*Exercise instructions*
Copy exactly the lines of the data below, beginning with the line with "snímač s mikronovou přesností." and ending with the line with "Daarnaast vinden werkzaamheden plaats voor". Pictures are to be omitted.

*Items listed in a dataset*
BEGIN

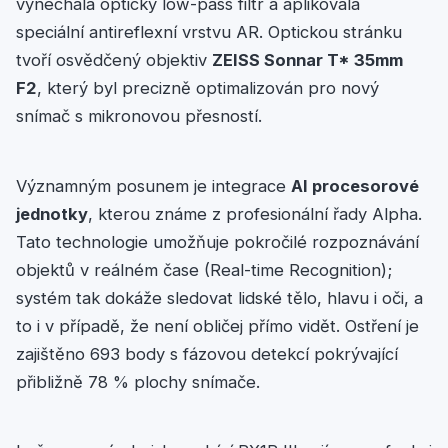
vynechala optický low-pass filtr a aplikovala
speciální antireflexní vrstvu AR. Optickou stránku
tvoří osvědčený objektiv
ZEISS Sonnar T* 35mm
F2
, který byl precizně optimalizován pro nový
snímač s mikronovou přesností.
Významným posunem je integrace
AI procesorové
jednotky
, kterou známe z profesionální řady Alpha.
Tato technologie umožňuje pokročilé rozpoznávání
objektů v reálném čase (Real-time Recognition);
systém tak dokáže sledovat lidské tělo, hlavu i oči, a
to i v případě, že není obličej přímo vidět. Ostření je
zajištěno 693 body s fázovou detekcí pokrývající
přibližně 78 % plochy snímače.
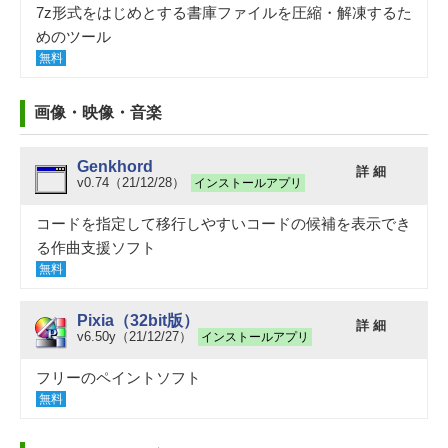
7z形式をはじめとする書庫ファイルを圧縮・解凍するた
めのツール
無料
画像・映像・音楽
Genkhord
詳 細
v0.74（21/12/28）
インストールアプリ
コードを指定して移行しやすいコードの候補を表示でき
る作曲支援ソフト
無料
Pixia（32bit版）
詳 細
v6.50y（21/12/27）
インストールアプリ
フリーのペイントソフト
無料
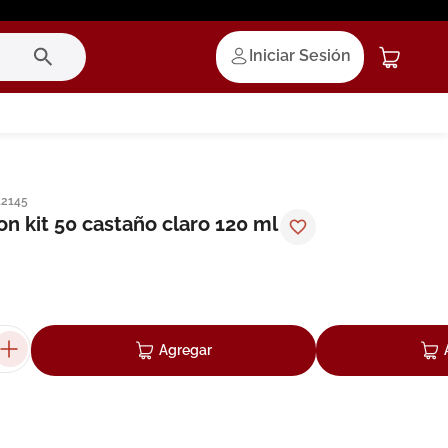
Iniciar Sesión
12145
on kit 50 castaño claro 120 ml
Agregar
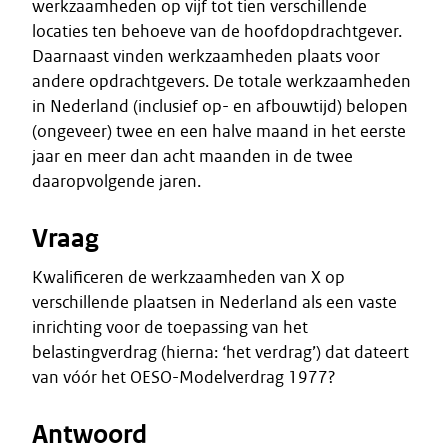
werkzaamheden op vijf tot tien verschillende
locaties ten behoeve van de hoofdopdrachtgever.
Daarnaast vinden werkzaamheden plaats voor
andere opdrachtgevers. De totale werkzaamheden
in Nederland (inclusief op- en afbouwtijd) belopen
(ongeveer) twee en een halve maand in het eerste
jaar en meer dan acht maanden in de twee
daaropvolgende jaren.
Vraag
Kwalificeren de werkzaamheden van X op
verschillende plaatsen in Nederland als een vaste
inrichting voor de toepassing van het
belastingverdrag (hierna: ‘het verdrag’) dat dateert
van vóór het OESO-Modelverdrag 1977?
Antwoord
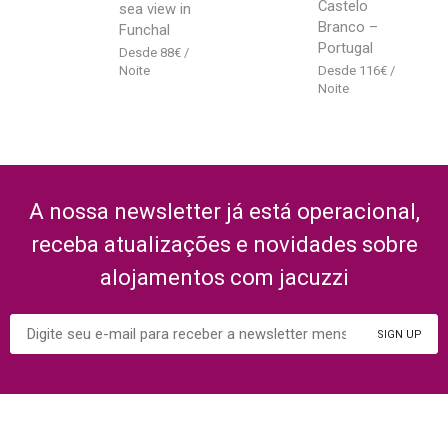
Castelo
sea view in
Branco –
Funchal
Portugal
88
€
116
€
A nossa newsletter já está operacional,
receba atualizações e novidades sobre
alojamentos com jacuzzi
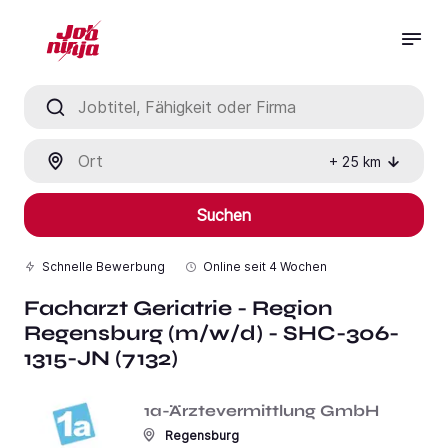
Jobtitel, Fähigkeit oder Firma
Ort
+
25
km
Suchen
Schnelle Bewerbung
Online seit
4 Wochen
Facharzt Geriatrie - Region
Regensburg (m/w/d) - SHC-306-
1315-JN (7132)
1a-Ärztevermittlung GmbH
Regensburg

END
BEGIN

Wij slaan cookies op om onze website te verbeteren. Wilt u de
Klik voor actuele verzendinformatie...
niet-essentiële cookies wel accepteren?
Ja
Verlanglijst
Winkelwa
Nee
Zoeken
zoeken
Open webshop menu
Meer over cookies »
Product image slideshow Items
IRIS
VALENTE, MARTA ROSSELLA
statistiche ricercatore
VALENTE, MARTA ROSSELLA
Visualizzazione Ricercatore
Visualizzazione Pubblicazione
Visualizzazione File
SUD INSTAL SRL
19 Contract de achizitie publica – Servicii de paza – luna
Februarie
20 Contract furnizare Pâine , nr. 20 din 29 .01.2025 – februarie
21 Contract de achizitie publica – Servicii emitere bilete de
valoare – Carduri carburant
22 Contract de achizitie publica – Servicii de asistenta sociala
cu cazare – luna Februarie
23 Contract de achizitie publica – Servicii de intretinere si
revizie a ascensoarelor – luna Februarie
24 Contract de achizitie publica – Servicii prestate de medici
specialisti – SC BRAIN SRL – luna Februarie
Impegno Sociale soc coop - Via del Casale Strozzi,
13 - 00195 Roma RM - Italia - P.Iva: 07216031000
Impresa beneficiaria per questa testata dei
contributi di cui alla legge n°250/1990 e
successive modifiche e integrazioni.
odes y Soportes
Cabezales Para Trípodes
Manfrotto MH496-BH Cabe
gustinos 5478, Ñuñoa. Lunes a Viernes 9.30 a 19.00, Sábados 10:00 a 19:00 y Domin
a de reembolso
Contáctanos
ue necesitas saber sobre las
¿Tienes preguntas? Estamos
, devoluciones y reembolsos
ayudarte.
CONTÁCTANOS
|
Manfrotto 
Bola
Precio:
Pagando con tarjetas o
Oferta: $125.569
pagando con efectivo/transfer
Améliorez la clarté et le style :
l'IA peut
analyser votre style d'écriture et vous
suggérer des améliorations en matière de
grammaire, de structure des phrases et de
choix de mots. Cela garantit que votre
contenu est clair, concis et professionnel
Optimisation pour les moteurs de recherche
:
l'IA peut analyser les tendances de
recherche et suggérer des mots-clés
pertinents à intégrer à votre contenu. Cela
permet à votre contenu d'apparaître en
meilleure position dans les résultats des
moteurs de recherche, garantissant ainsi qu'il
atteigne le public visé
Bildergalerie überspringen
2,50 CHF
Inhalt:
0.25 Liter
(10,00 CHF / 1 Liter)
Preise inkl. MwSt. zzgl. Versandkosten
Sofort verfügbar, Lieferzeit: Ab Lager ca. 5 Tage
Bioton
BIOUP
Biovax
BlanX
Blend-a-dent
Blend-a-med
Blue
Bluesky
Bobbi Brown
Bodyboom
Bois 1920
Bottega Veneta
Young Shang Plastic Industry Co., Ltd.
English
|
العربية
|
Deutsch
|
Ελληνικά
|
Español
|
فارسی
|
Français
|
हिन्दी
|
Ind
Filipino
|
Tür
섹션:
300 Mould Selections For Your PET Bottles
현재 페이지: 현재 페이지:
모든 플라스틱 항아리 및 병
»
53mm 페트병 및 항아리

END

*Answer to this problem*
snímač s mikronovou přesností.
Významným posunem je integrace
AI procesorové
jednotky
, kterou známe z profesionální řady Alpha.
Tato technologie umožňuje pokročilé rozpoznávání
objektů v reálném čase (Real-time Recognition);
systém tak dokáže sledovat lidské tělo, hlavu i oči, a
to i v případě, že není obličej přímo vidět. Ostření je
zajištěno 693 body s fázovou detekcí pokrývající
přibližně 78 % plochy snímače.
7z形式をはじめとする書庫ファイルを圧縮・解凍するた
めのツール
無料
画像・映像・音楽
Genkhord
詳 細
v0.74（21/12/28）
インストールアプリ
コードを指定して移行しやすいコードの候補を表示でき
る作曲支援ソフト
無料
Pixia（32bit版）
詳 細
v6.50y（21/12/27）
インストールアプリ
フリーのペイントソフト
無料
Iniciar Sesión
12145
on kit 50 castaño claro 120 ml
Agregar
werkzaamheden op vijf tot tien verschillende
locaties ten behoeve van de hoofdopdrachtgever.
Daarnaast vinden werkzaamheden plaats voor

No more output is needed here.